Dataset entries:
--*--

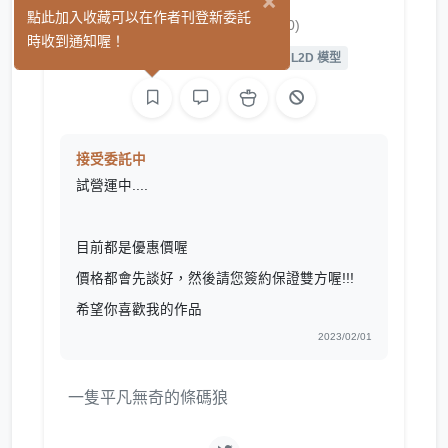
×
朧月希格斯
點此加入收藏可以在作者刊登新委託
(0)
時收到通知喔！
平面設計
繪圖
L2D 繪圖
L2D 模型
接受委託中
試營運中....
目前都是優惠價喔
價格都會先談好，然後請您簽約保證雙方喔!!!
希望你喜歡我的作品
2023/02/01
一隻平凡無奇的條碼狼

--*--

Problem statement> Nothing but the records, restated word for word and stripped of images, belongs in the answer.

Task result>
×
朧月希格斯
點此加入收藏可以在作者刊登新委託
(0)
時收到通知喔！
平面設計
繪圖
L2D 繪圖
L2D 模型
接受委託中
試營運中....
目前都是優惠價喔
價格都會先談好，然後請您簽約保證雙方喔!!!
希望你喜歡我的作品
2023/02/01
一隻平凡無奇的條碼狼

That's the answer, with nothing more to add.